If you factor in iOS, usage is actually quite significant. Almost a accounting for almost a third of the market, making it the second most popular browser.
Was the original focus on size or performance for animated GIFs? The more you compress something, generally the more processing is required to restore it. I started using the web in the mid 90s, and animated GIFs were everywhere.
Pretty sure the original focus was just getting something that worked to display an animation. Animated gifs are an archaic, inefficient video format. Each frame of video is included in the file. You can optimize with a global color table and a few tricks to help cut size but they're incredibly inefficient compared to modern alternatives. Bigger sites like Twitter/Facebook convert gifs to .mp4s and serve .mp4 where possible since it saves a lot of bandwidth.
I suspect the key to the explosion of animated gifs was that everything supported gif and that it was largely incapable of nefarious/annoying activity (unlike flash).
There's a fair bit of annoyance possible with GIFs, a fact I exploited when Google+ decided to:
1. Allow animations in the "Hero" user profile image.
2. Make that image permanently fixed to the top of the screen on the profile page.
3. As users increased window size to see more text and less hero, the image would scale to as much as 3/4 of the screen.

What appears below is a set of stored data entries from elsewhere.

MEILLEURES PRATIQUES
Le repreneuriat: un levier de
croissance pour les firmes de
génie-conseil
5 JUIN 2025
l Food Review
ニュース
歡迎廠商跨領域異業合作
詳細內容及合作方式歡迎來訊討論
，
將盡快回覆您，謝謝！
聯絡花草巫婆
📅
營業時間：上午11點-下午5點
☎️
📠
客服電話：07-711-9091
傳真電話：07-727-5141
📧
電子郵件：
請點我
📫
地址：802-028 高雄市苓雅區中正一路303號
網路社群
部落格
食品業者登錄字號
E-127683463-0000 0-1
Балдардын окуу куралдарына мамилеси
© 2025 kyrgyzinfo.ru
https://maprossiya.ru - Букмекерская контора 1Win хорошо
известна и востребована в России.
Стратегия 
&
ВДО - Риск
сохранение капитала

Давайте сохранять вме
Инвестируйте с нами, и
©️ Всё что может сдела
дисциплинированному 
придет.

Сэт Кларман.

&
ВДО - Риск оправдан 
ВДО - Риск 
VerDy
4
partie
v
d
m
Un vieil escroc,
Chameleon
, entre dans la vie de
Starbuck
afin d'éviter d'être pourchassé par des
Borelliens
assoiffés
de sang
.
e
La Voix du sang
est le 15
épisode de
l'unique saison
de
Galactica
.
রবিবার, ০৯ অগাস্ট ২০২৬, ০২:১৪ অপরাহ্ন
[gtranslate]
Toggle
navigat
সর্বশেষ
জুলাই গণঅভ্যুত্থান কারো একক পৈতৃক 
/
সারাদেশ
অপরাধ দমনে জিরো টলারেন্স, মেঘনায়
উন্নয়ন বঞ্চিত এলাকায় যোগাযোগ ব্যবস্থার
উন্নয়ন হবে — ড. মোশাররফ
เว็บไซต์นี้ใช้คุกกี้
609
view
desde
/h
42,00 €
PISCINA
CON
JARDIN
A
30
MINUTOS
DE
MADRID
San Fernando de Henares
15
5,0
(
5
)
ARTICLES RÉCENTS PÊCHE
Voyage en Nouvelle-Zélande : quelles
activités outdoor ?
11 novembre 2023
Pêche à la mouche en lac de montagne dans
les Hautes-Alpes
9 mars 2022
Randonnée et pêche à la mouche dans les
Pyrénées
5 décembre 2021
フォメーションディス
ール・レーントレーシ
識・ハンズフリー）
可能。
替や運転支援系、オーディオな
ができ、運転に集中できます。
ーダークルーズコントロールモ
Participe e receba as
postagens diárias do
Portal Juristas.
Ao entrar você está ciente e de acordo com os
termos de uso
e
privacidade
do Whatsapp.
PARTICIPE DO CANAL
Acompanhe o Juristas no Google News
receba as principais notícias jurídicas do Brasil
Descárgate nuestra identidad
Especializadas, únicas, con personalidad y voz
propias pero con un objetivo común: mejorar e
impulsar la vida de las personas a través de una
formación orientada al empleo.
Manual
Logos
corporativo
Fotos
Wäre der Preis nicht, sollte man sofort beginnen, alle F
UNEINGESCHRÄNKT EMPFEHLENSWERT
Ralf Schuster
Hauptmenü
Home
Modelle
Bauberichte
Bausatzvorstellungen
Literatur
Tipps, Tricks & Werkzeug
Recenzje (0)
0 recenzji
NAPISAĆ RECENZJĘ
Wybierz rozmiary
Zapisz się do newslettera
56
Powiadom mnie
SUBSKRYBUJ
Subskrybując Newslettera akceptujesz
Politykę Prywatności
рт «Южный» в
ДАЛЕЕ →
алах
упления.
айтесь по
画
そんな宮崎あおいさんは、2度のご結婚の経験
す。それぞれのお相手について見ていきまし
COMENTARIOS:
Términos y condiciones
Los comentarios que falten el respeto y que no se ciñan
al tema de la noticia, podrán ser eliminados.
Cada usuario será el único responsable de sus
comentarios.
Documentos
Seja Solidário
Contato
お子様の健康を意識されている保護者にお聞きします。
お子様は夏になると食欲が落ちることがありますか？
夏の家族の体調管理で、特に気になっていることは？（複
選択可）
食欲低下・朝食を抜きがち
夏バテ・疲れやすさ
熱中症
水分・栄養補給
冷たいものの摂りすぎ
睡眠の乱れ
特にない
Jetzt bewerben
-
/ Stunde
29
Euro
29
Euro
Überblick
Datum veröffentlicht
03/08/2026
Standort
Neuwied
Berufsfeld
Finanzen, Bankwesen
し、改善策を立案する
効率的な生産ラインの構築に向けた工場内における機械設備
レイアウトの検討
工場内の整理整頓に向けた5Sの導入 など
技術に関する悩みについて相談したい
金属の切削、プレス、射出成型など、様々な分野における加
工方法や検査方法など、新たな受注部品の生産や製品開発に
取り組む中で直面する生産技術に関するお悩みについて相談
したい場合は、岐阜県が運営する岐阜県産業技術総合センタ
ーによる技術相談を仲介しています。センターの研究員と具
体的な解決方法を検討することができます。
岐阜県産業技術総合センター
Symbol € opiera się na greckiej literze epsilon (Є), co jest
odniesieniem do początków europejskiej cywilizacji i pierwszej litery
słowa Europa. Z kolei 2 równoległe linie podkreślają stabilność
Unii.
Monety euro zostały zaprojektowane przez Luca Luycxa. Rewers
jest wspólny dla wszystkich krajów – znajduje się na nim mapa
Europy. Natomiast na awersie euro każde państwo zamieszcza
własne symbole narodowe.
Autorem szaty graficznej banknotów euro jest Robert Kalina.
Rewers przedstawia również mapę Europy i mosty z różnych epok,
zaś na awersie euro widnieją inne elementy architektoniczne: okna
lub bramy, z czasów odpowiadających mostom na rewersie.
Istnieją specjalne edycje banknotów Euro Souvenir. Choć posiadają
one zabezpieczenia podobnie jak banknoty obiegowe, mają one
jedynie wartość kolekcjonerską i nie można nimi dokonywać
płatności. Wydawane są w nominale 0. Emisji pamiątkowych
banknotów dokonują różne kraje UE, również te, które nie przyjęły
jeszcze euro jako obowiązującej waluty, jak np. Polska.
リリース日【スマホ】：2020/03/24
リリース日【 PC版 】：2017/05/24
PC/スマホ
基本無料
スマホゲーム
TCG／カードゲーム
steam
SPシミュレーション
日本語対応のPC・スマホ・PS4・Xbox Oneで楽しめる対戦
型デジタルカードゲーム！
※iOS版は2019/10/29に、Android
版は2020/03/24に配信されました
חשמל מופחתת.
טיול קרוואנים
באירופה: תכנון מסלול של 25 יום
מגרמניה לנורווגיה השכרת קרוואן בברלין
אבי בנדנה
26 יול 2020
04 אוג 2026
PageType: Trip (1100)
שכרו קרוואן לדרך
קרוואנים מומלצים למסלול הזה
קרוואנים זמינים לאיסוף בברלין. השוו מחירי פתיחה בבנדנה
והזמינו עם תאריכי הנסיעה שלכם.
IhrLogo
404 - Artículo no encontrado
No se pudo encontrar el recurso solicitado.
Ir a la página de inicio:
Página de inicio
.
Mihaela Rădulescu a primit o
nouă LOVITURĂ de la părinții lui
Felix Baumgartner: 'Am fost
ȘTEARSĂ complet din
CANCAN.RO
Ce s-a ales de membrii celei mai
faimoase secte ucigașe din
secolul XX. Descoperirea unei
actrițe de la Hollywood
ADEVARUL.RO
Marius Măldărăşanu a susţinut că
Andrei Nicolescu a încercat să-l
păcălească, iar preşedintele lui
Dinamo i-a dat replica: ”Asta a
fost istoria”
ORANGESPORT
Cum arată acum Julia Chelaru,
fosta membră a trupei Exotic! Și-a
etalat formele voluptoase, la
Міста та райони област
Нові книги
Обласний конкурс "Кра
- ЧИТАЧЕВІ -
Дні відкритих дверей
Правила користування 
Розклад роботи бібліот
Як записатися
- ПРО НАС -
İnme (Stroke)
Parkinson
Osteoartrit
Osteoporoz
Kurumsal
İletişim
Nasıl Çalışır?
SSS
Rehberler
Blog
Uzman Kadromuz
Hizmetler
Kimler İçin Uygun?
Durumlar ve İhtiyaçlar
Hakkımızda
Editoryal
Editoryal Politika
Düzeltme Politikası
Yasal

4. The hero was included on the "hover card" for users and would show up in all kinds of locations throughout the service. I still have that collection....
I spent an hour or so researching "annoying gifs", and settled on a rapid red-green-blue stroboscopic rotation. I don't know the cycle time, but it was probably a few times per second.
Google eventually relented. Well, they eventually shitcanned the whole site, but that's another story.
Trying to find animated images that weren't mind-bendingly annoying to me is how I ended up with the "space alien cat" image and avatar. The original had a rotating set of astronomical images in the glasses, I eventually applied the Crab Nebula as a static fill (tried the Cat's Eye, but ironically, it didn't work particularly well). That's the hero I use at several sites (Ello, Mastodon), and is the inspiration to the avatar I use as well.
Later at another site at which gratuitous annoying gif use was prevalent, I found a few static-but-apparently-moving optical illusion images, again to make the point that annoying images are annoying. The point was somehow missed by that crowd. That site also died.
TL;DR: animated gifs and even static images can be plenty annoying.
There is a trick where subsequent frames use transparency for non-changed parts of the image which gives a much better compression ratio than you might think.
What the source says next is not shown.